• Task to carry out: Repeat the data exactly as it stands.

[Items listed in a dataset]
• • • • • • •
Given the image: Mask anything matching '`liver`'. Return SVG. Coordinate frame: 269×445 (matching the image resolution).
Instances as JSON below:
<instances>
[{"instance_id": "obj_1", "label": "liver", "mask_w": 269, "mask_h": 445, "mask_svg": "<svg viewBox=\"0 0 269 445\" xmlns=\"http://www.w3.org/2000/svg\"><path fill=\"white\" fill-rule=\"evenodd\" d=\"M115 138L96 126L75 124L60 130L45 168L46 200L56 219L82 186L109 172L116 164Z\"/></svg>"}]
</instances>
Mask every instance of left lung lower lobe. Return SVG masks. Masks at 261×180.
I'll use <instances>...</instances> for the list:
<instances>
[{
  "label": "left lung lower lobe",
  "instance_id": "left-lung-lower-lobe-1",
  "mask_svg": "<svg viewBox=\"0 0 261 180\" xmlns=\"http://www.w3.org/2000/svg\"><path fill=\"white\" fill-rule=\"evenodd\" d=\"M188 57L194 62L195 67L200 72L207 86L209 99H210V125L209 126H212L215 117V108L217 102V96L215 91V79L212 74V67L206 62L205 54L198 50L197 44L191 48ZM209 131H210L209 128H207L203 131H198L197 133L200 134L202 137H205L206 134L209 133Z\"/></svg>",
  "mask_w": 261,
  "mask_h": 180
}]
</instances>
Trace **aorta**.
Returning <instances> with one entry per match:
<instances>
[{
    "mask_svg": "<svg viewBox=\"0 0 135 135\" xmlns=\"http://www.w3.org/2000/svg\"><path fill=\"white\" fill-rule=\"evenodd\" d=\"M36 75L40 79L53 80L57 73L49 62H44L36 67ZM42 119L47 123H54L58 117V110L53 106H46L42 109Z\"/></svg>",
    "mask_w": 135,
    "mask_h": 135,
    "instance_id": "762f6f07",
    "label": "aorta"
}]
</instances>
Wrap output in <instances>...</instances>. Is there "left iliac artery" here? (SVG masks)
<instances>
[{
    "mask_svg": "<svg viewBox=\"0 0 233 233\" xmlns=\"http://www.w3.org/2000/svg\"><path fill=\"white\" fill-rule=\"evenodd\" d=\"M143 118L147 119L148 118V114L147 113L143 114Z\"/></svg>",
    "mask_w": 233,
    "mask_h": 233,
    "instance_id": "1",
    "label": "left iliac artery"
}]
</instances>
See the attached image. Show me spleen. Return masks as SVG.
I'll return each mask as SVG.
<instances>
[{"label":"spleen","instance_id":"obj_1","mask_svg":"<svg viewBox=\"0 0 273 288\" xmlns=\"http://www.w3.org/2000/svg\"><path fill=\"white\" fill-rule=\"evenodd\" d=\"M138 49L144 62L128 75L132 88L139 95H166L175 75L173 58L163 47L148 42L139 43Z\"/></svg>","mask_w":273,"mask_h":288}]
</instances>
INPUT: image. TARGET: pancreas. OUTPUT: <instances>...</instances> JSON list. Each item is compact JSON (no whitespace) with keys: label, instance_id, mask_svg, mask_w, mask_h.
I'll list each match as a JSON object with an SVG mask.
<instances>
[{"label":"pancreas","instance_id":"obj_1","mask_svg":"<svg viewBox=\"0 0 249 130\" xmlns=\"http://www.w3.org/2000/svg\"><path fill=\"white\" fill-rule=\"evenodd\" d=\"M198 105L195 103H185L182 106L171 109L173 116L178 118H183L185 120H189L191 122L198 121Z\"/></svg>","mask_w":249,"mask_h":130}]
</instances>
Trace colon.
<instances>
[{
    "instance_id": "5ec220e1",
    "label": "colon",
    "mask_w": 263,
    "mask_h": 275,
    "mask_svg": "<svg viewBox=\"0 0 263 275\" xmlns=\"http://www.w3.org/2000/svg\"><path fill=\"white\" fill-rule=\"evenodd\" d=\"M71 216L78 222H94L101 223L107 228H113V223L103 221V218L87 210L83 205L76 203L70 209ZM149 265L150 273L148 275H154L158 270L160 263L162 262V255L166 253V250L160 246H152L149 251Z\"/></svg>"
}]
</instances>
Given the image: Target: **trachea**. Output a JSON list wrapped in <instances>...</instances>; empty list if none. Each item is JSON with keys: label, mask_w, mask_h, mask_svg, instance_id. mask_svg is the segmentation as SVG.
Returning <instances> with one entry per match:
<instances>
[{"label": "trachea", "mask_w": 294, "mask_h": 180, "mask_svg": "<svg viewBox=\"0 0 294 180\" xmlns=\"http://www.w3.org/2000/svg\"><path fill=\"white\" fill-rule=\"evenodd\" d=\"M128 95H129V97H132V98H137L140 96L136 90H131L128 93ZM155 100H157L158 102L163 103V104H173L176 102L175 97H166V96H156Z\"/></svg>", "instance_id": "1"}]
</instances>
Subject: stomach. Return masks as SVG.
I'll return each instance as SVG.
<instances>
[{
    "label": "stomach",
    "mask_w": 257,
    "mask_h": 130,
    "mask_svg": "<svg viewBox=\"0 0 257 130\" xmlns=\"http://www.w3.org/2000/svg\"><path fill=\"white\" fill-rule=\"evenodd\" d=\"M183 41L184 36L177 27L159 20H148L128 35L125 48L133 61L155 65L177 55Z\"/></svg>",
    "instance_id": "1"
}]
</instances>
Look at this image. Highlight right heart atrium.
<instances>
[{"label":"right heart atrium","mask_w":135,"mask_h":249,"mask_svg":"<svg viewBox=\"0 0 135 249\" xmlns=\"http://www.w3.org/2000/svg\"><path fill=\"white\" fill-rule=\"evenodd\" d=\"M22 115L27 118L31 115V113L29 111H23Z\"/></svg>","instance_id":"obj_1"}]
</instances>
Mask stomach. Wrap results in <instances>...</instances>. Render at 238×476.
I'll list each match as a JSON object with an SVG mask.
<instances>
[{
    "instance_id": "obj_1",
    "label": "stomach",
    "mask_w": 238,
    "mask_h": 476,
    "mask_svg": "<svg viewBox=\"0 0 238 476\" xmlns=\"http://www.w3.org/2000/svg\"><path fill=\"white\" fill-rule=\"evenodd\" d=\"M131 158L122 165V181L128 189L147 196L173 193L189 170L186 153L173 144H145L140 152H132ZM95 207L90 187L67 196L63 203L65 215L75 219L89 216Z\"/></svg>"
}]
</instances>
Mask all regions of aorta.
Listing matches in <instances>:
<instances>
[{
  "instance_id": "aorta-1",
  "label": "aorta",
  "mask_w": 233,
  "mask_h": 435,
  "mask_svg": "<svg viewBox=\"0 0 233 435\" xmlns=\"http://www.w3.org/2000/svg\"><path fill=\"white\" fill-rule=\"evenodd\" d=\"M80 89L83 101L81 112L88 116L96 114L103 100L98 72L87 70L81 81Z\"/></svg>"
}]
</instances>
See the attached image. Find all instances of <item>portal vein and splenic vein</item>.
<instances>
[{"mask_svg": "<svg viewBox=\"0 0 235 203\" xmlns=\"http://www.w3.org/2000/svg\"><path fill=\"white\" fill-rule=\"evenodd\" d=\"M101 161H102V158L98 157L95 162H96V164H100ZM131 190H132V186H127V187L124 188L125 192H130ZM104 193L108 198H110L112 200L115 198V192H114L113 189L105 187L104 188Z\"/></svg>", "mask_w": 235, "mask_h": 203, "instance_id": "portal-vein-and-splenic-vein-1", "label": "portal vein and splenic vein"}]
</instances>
• • • • • • •
• Output for this exercise:
Given the image: Mask anything matching '`liver`'. Return SVG. Coordinate frame: 269×445 (matching the image resolution).
Instances as JSON below:
<instances>
[{"instance_id": "obj_1", "label": "liver", "mask_w": 269, "mask_h": 445, "mask_svg": "<svg viewBox=\"0 0 269 445\" xmlns=\"http://www.w3.org/2000/svg\"><path fill=\"white\" fill-rule=\"evenodd\" d=\"M115 138L96 126L75 124L60 130L45 168L46 200L56 219L82 186L109 172L116 164Z\"/></svg>"}]
</instances>
Mask every instance of left lung lower lobe. Return SVG masks. Masks at 261×180.
I'll use <instances>...</instances> for the list:
<instances>
[{
  "label": "left lung lower lobe",
  "instance_id": "left-lung-lower-lobe-1",
  "mask_svg": "<svg viewBox=\"0 0 261 180\" xmlns=\"http://www.w3.org/2000/svg\"><path fill=\"white\" fill-rule=\"evenodd\" d=\"M188 57L194 62L195 67L200 72L207 86L209 99H210V125L209 126H212L215 117V108L217 102V96L215 91V79L212 74V67L206 62L205 54L198 50L197 44L191 48ZM209 131H210L209 128H207L203 131H198L197 133L200 134L202 137H205L206 134L209 133Z\"/></svg>",
  "mask_w": 261,
  "mask_h": 180
}]
</instances>
Trace **aorta**.
Returning <instances> with one entry per match:
<instances>
[{
    "mask_svg": "<svg viewBox=\"0 0 135 135\" xmlns=\"http://www.w3.org/2000/svg\"><path fill=\"white\" fill-rule=\"evenodd\" d=\"M36 75L40 79L53 80L57 73L49 62H44L36 67ZM42 119L47 123H54L58 117V110L53 106H46L42 109Z\"/></svg>",
    "mask_w": 135,
    "mask_h": 135,
    "instance_id": "762f6f07",
    "label": "aorta"
}]
</instances>
Wrap output in <instances>...</instances>. Is there "left iliac artery" here? (SVG masks)
<instances>
[{
    "mask_svg": "<svg viewBox=\"0 0 233 233\" xmlns=\"http://www.w3.org/2000/svg\"><path fill=\"white\" fill-rule=\"evenodd\" d=\"M143 118L147 119L148 118V114L147 113L143 114Z\"/></svg>",
    "mask_w": 233,
    "mask_h": 233,
    "instance_id": "1",
    "label": "left iliac artery"
}]
</instances>
See the attached image. Show me spleen. Return masks as SVG.
I'll return each mask as SVG.
<instances>
[{"label":"spleen","instance_id":"obj_1","mask_svg":"<svg viewBox=\"0 0 273 288\" xmlns=\"http://www.w3.org/2000/svg\"><path fill=\"white\" fill-rule=\"evenodd\" d=\"M138 49L144 62L128 75L132 88L139 95H166L175 75L173 58L163 47L148 42L139 43Z\"/></svg>","mask_w":273,"mask_h":288}]
</instances>
INPUT: image. TARGET: pancreas. OUTPUT: <instances>...</instances> JSON list. Each item is compact JSON (no whitespace) with keys: label, instance_id, mask_svg, mask_w, mask_h.
I'll list each match as a JSON object with an SVG mask.
<instances>
[{"label":"pancreas","instance_id":"obj_1","mask_svg":"<svg viewBox=\"0 0 249 130\" xmlns=\"http://www.w3.org/2000/svg\"><path fill=\"white\" fill-rule=\"evenodd\" d=\"M198 105L195 103H185L182 106L171 109L173 116L178 118H183L185 120H189L191 122L198 121Z\"/></svg>","mask_w":249,"mask_h":130}]
</instances>
Trace colon.
<instances>
[{
    "instance_id": "5ec220e1",
    "label": "colon",
    "mask_w": 263,
    "mask_h": 275,
    "mask_svg": "<svg viewBox=\"0 0 263 275\" xmlns=\"http://www.w3.org/2000/svg\"><path fill=\"white\" fill-rule=\"evenodd\" d=\"M71 216L78 222H94L101 223L107 228H113V223L103 221V218L87 210L83 205L76 203L70 209ZM149 265L150 273L148 275H154L158 270L160 263L162 262V255L166 253V250L160 246H152L149 251Z\"/></svg>"
}]
</instances>
Given the image: Target: **trachea**. Output a JSON list wrapped in <instances>...</instances>; empty list if none. Each item is JSON with keys: label, mask_w, mask_h, mask_svg, instance_id. mask_svg is the segmentation as SVG.
Returning <instances> with one entry per match:
<instances>
[{"label": "trachea", "mask_w": 294, "mask_h": 180, "mask_svg": "<svg viewBox=\"0 0 294 180\" xmlns=\"http://www.w3.org/2000/svg\"><path fill=\"white\" fill-rule=\"evenodd\" d=\"M128 95H129V97H132V98H137L140 96L136 90H131L128 93ZM155 100H157L158 102L163 103V104H173L176 102L175 97H166V96H156Z\"/></svg>", "instance_id": "1"}]
</instances>
Subject: stomach. Return masks as SVG.
I'll return each instance as SVG.
<instances>
[{
    "label": "stomach",
    "mask_w": 257,
    "mask_h": 130,
    "mask_svg": "<svg viewBox=\"0 0 257 130\" xmlns=\"http://www.w3.org/2000/svg\"><path fill=\"white\" fill-rule=\"evenodd\" d=\"M183 41L184 36L177 27L159 20H148L128 35L125 48L133 61L155 65L177 55Z\"/></svg>",
    "instance_id": "1"
}]
</instances>
Look at this image. Highlight right heart atrium.
<instances>
[{"label":"right heart atrium","mask_w":135,"mask_h":249,"mask_svg":"<svg viewBox=\"0 0 135 249\" xmlns=\"http://www.w3.org/2000/svg\"><path fill=\"white\" fill-rule=\"evenodd\" d=\"M22 115L27 118L31 115V113L29 111H23Z\"/></svg>","instance_id":"obj_1"}]
</instances>
Mask stomach. Wrap results in <instances>...</instances>. Render at 238×476.
I'll list each match as a JSON object with an SVG mask.
<instances>
[{
    "instance_id": "obj_1",
    "label": "stomach",
    "mask_w": 238,
    "mask_h": 476,
    "mask_svg": "<svg viewBox=\"0 0 238 476\" xmlns=\"http://www.w3.org/2000/svg\"><path fill=\"white\" fill-rule=\"evenodd\" d=\"M131 158L122 165V181L128 189L147 196L173 193L189 170L186 153L173 144H145L140 152H132ZM95 207L90 187L67 196L63 203L65 215L75 219L89 216Z\"/></svg>"
}]
</instances>
Mask all regions of aorta.
Listing matches in <instances>:
<instances>
[{
  "instance_id": "aorta-1",
  "label": "aorta",
  "mask_w": 233,
  "mask_h": 435,
  "mask_svg": "<svg viewBox=\"0 0 233 435\" xmlns=\"http://www.w3.org/2000/svg\"><path fill=\"white\" fill-rule=\"evenodd\" d=\"M80 89L83 101L81 112L88 116L96 114L103 100L98 72L87 70L81 81Z\"/></svg>"
}]
</instances>
See the attached image. Find all instances of <item>portal vein and splenic vein</item>.
<instances>
[{"mask_svg": "<svg viewBox=\"0 0 235 203\" xmlns=\"http://www.w3.org/2000/svg\"><path fill=\"white\" fill-rule=\"evenodd\" d=\"M101 161H102V158L98 157L95 162H96V164H100ZM131 190H132V186H127V187L124 188L125 192H130ZM104 193L108 198H110L112 200L115 198V192H114L113 189L105 187L104 188Z\"/></svg>", "mask_w": 235, "mask_h": 203, "instance_id": "portal-vein-and-splenic-vein-1", "label": "portal vein and splenic vein"}]
</instances>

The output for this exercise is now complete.